Being clear about what chemicals are sprayed on crops is an important part of keeping workers safe and treating workers should accidents occur, but some states—including Florida, Illinois, and Washington—do not require farms to disclose lists of pesticides used. Illinois also does not mandate that medical providers report suspected cases of pesticide exposure.

Impacting Families

Farmworkers can come into contact with pesticides by absorbing them through their skin or breathing them in, and throughout the processes of planting, weeding, irrigating, harvesting, and processing crops.

Pesticides can also be transferred onto clothing. The Pesticide Action Network reported that “pesticides carried from field to home on parents’ clothing and skin puts farmworker children at risk,” exacerbating an already unhealthy situation for workers’ families, as many live in or close by chemically treated fields.
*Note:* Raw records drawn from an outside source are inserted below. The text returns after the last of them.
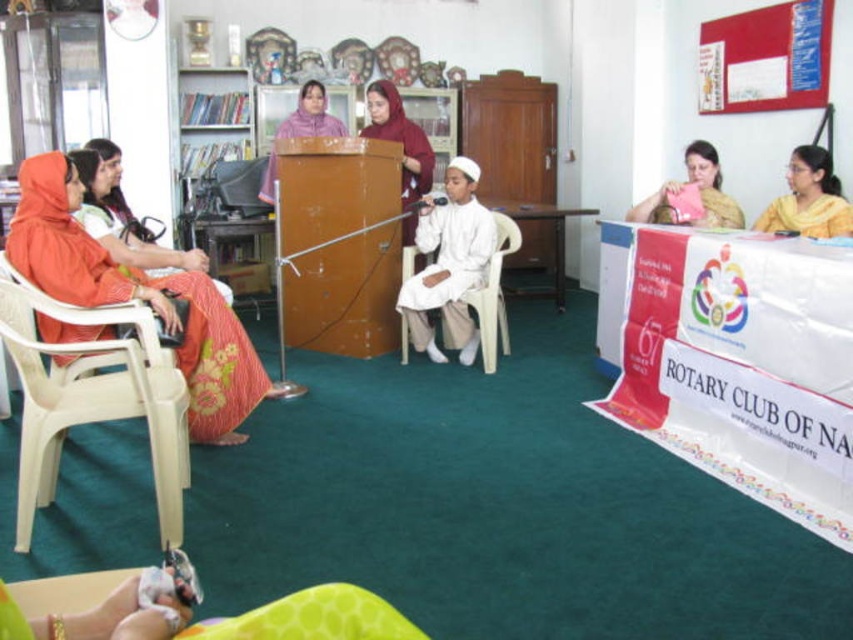 You are organizing a small workshop in the community hall and need to place a 2.5 meters long table between the translucent plastic chair at left and the maroon fabric headscarf at center. Is there enough space to fit the table between them?

The distance between the translucent plastic chair at left and the maroon fabric headscarf at center is 2.14 meters, which is shorter than the 2.5 meters required for the table. Therefore, the table cannot be placed between them.

You are organizing an event and need to place a large decoration on the surface that can support it. Based on the scene, which object between the translucent plastic chair at left and the pink fabric at center would be more suitable for placing the decoration?

The translucent plastic chair at left is bigger than the pink fabric at center, so it would be more suitable for placing the large decoration as it can provide a more stable and sturdy base. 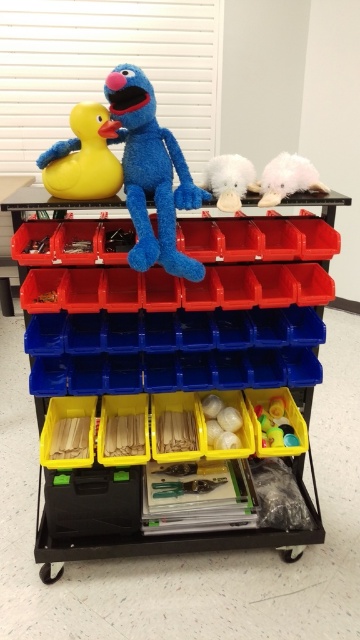 You are organizing a childrens playroom and need to place a new toy that requires a shelf space taller than 12 inches. Looking at the blue plush toy at center and the white fluffy toy at upper right, which one requires more vertical space?

The blue plush toy at center is much taller than the white fluffy toy at upper right, so it requires more vertical space and would need a shelf taller than 12 inches.

You are organizing a child safety inspection and need to ensure that the blue plush toy at center and the fluffy white cloud at upper right are within reach of a child sitting on the floor. Based on their positions, which one is closer to the child?

The blue plush toy at center is closer to the viewer than the fluffy white cloud at upper right, so the blue plush toy at center is within closer reach of the child sitting on the floor.

You are organizing the storage cart and need to place a new item between the blue plush toy at center and the white fluffy toy at upper right. Based on their current positions, where should you place the new item to ensure it is between them?

The blue plush toy at center is positioned on the left side of white fluffy toy at upper right, so placing the new item between them would require placing it to the right of the blue plush toy at center and to the left of the white fluffy toy at upper right. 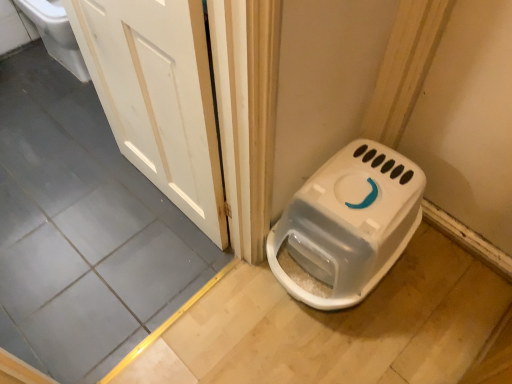 At what (x,y) coordinates should I click in order to perform the action: click on vacant region to the right of white plastic litter box at lower right. Please return your answer as a coordinate pair (x, y). This screenshot has height=384, width=512. Looking at the image, I should click on (437, 292). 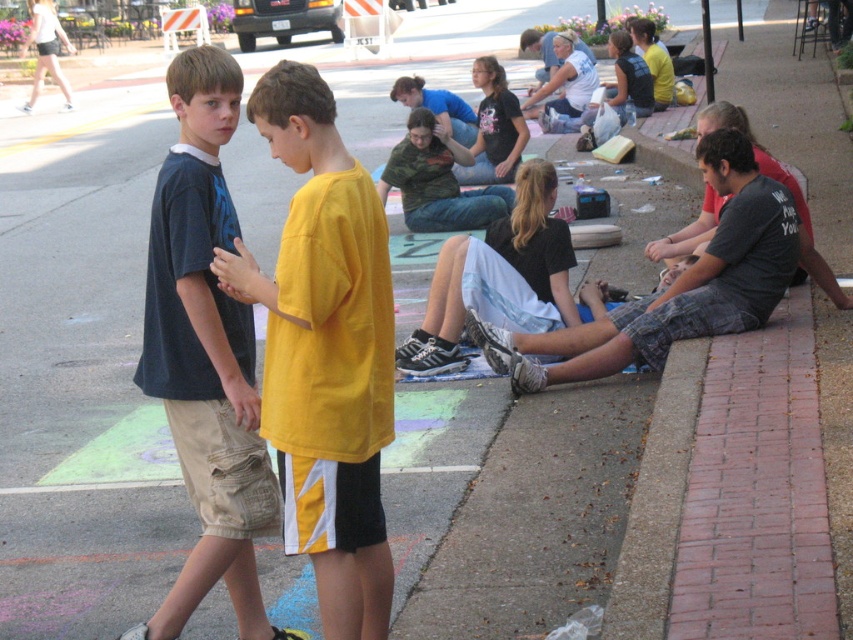 You are standing at the origin point of the coordinate system in this street scene. A friend asks you to locate the yellow matte shirt at center. What are its coordinates?

The yellow matte shirt at center is located at coordinates point (325, 353).

You are standing at the camera position and see two points in the scene. The first point is at coordinates point (x=273, y=83) and the second is at point (x=245, y=637). Which point is closer to you?

Point (x=273, y=83) is closer to the camera than point (x=245, y=637). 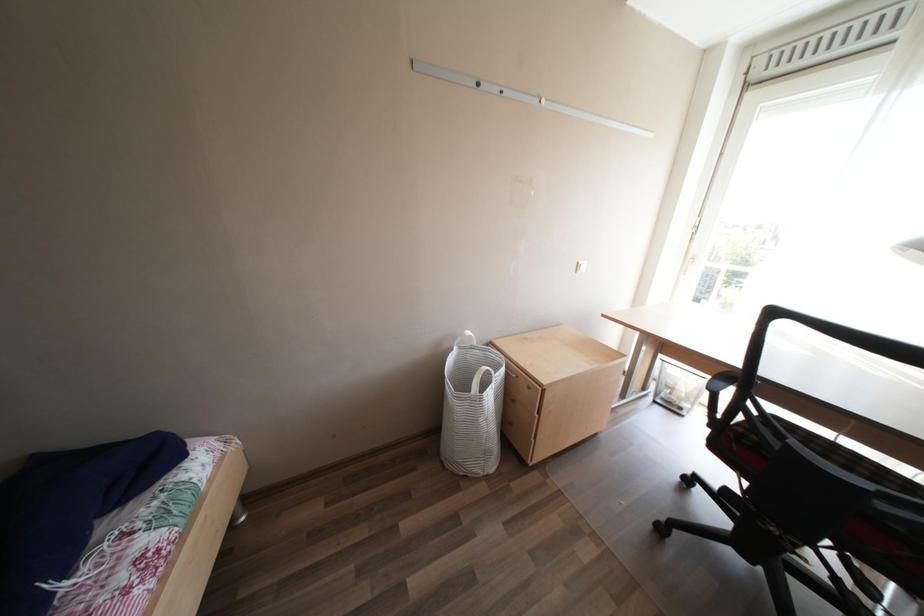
Multiple studies have tracked the impact of pesticides on the health of workers, their children, and their families. Exposure to chemicals routinely used on crops can lead to both acute and chronic conditions. One 2020 study linked pesticide exposure to “neurological, endocrine, psychological, immunological, respiratory, hematological, skin, kidney and liver issues, as well as fetal malformation.” According to another study from 2021, little research has been done specifically tracing the impact of pesticides from farm work on Latinx children.

A Racial Justice Issue

Without question, farmworkers are essential to our food system.”

As reported by the National Center for Farmworker Health, 73 percent of agriculture workers were born outside of the United States, with 69 percent born in Mexico. Farmworkers’ vulnerable immigration status can make it difficult for them to report pesticide violations, exposures—or to feel safe enough to seek medical treatment when accidents do occur. As the new Center for Agriculture and Food Systems report notes, these farmworkers are “completely dependent on their employers, meaning they are very unlikely to raise issues related to working conditions for fear of deportation.” With a workforce overwhelmingly made up of people of color, pesticide usage in farm work is very much a racial justice issue.

The report calls for a strengthening of the pesticide law enforcement already in place, along with recommendations for states such as implementing mandatory reporting requirements and increasing the fines for WPS violations. As the report states, “Without question, farmworkers are essential to our food system. To ensure that they receive sufficient health and safety protection, significant social, cultural, and political conditions must be addressed. At a minimum, the regulatory system that has the potential to protect them should not be working against them.”